Ah, to be a young idealistic college student again
The political idealists at the University of Florida must be in heaven. They finally have something real and concrete to protest, to experience those heady days of sit-ins and marches, making demands of the administration, and all while the eyes of the US media rest upon them. Yesterday, in response to the tasering of UF student Andrew Meyer, students held a sit-in which doubled as an organizing meeting at which they demanded a meeting with the university president but settled for one with a lackey, then marched on university police HQ, then issued a list of three "demands" to the university police: 1) that all charges against Meyer be dropped, 2) that the officer who tasered Meyer be charged, and 3) that the university ban use of tasers on campus.
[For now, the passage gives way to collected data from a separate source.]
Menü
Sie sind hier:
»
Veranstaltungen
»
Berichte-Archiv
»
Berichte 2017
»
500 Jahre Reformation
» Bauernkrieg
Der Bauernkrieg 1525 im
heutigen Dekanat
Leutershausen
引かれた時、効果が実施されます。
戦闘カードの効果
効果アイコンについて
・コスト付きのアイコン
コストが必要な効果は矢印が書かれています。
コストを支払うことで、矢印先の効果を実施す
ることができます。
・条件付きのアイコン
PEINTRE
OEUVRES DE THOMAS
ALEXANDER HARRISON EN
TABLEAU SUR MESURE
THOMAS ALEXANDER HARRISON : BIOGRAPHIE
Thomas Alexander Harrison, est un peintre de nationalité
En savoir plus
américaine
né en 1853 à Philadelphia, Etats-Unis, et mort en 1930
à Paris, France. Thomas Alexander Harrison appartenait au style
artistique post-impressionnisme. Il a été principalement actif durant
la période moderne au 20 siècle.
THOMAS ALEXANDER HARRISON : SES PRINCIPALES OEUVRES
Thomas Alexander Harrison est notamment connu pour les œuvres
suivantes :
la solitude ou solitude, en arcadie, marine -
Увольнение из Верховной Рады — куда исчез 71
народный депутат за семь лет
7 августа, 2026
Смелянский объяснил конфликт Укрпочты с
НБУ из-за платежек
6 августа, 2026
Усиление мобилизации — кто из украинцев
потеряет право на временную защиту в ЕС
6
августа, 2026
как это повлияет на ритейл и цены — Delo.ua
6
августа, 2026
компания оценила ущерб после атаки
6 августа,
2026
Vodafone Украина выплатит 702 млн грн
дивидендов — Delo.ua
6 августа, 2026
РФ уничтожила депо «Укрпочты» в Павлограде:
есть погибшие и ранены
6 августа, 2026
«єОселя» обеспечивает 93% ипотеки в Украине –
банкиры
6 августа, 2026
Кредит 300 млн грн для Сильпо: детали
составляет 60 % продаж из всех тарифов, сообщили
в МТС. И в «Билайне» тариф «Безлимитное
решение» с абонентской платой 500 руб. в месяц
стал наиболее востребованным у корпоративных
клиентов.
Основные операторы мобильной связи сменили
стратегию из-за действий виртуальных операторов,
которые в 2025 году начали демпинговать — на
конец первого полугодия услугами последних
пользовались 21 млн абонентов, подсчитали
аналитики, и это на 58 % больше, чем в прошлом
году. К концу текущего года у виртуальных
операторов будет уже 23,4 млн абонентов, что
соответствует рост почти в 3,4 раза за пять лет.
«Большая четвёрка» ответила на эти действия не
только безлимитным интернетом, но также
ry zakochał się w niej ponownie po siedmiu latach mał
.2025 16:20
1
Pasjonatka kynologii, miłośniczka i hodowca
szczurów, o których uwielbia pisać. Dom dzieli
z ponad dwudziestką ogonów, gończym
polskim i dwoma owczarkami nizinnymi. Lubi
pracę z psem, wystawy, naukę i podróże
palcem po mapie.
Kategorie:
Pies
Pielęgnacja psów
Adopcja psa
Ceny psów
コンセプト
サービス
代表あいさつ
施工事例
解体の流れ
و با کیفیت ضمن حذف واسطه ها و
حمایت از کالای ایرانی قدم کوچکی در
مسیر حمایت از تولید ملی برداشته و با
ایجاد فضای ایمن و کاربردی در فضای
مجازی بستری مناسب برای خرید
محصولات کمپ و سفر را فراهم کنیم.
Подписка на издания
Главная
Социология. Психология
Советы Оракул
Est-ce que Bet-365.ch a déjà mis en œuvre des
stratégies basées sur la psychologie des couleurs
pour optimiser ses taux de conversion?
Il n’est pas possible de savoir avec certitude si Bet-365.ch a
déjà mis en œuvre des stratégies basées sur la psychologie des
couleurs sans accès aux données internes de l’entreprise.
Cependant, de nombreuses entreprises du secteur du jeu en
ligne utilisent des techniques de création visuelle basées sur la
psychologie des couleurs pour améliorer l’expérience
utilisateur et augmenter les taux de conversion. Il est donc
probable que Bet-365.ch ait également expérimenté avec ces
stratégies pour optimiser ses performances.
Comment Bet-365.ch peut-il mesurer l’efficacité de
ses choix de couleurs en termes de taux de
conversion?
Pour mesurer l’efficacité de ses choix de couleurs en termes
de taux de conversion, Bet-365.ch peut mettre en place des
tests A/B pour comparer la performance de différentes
People who had been yearning deep down inside for a chance to play political organizer and rabble-rouser like back in the heady 60s and 70s that they've always heard about finally got their chance, and boy did they take it. And the collective media seem, through everso vaguely tongue-in-cheek coverage of the whole affair, to be recognizing it for what it is: an excuse for these students to go through a rite of passage, their first political organizing event.
As with all such events, there were the "Hey Hey Ho Ho" chants and "No justice, no peace" chants. It all brings a nostalgic tear to my now cynical eye. Have these protestors really examined the details of the situation, the many videos and stories out there, or do they just really want and need something to rally around?